Case 1: Object Parameter Validation Failure #
When building a web service, we generally validate the body content of an HTTP request. Let’s take a look at a case and the corresponding code.
When developing a student management system, we provide an API interface to add student information. The object definition is shown in the code below:
import lombok.Data;
import javax.validation.constraints.Size;
@Data
public class Student {
@Size(max = 10)
private String name;
private short age;
}
Here, we use @Size(max = 10) to constrain the student’s name (maximum 10 characters) in order to intercept the addition of student information with names that are too long or do not conform to common practice.
After defining the object, we define a controller to use it.
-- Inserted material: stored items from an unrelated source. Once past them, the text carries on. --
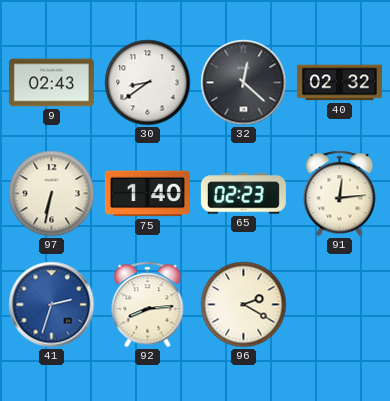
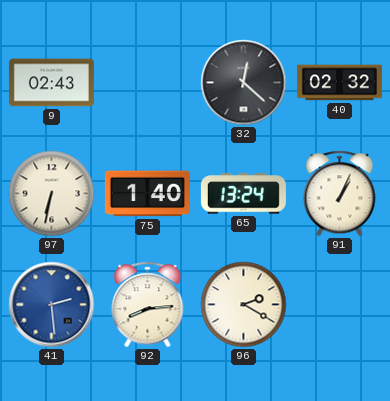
30: 8:39 -> none
65: 02:23 -> 13:24
91: 12:14 -> 1:04
41: 2:33 -> 2:29
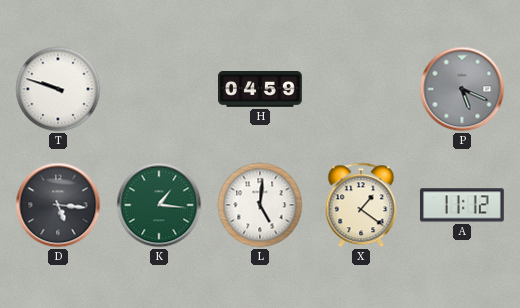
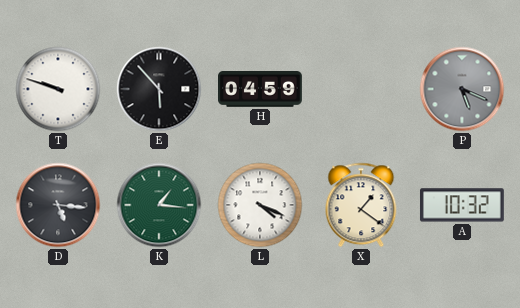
E: none -> 5:53
L: 5:01 -> 4:19
A: 11:12 -> 10:32
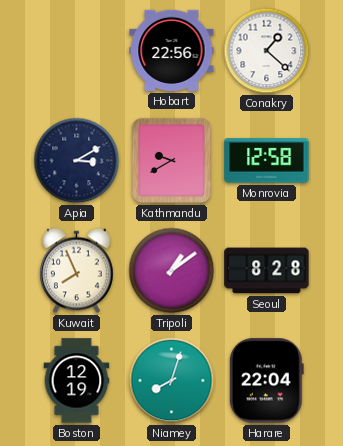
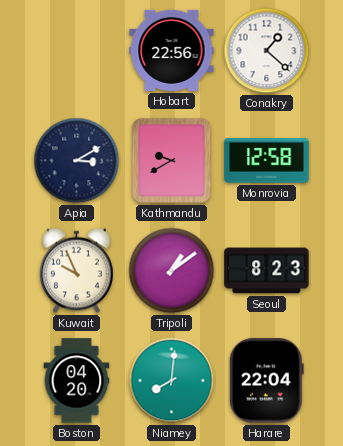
Kuwait: 7:56 -> 9:56
Seoul: 8:28 -> 8:23
Boston: 12:19 -> 04:20
Niamey: 8:03 -> 8:01
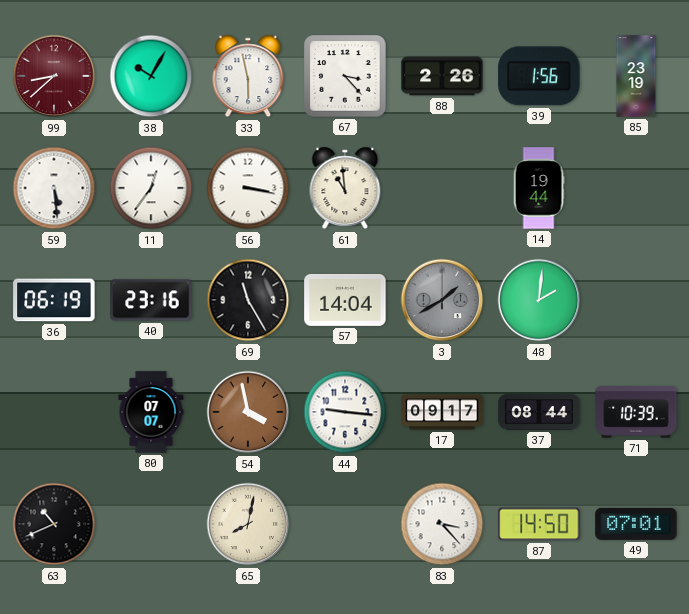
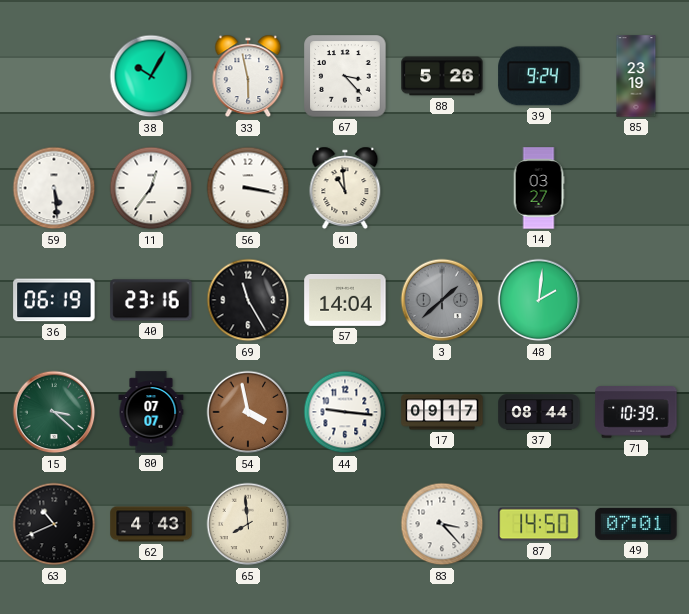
99: 8:38 -> none
88: 2:26 -> 5:26
39: 1:56 -> 9:24
14: 19:44 -> 03:27
3: 1:40 -> 1:38
15: none -> 3:22
62: none -> 4:43
65: 8:02 -> 7:59
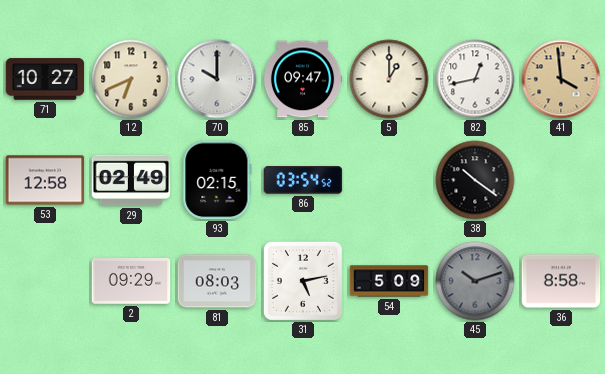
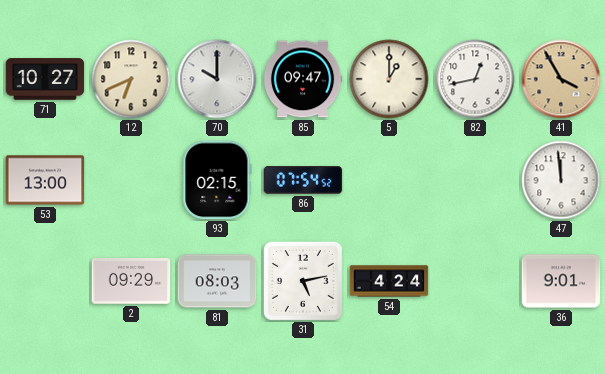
41: 3:59 -> 3:55
53: 12:58 -> 13:00
29: 02:49 -> none
86: 03:54 -> 07:54
38: 10:21 -> none
47: none -> 11:59
54: 5:09 -> 4:24
45: 10:12 -> none
36: 8:58 -> 9:01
The usage is as follows:
import lombok.extern.slf4j.Slf4j;
import org.springframework.web.bind.annotation.RequestBody;
import org.springframework.web.bind.annotation.RequestMapping;
import org.springframework.web.bind.annotation.RequestMethod;
import org.springframework.web.bind.annotation.RestController;
@RestController
@Slf4j
@Validated
public class StudentController {
@RequestMapping(path = "students", method = RequestMethod.POST)
public void addStudent(@RequestBody Student student){
log.info("add new student: {}", student.toString());
// omit business logic
};
}
We provide an interface for adding student information. After starting the service, use the HTTP Client tool provided by IDEA to send the following request to add a student. Of course, this student’s name will far exceed expectations (i.e., this_is_my_name_which_is_too_long):
POST http://localhost:8080/students
Content-Type: application/json
{
"name": "this_is_my_name_which_is_too_long",
"age": 10
}
Clearly, sending such a request (with a name that is too long) expects Spring Validation to intercept it. Our expected response is as follows (omitting some response fields):
HTTP/1.1 400
Content-Type: application/json
{
"timestamp": "2021-01-03T00:47:23.994+0000",
"status": 400,
"error": "Bad Request",
"errors": [
"defaultMessage": "个数必须在 0 和 10 之间",
"objectName": "student",
"field": "name",
"rejectedValue": "this_is_my_name_which_is_too_long",
"bindingFailure": false,
"code": "Size"
}
],
"message": "Validation failed for object='student'. Error count: 1",
"path": "/students"
}
However, the ideal and reality often differ. In actual testing, it will be found that the web service built using the above code does not intercept anything.
Case Analysis #
To find the root cause of this problem, we need to have a certain understanding of Spring Validation. First, let’s take a look at the location and conditions of the object validation that occurs when accepting the RequestBody.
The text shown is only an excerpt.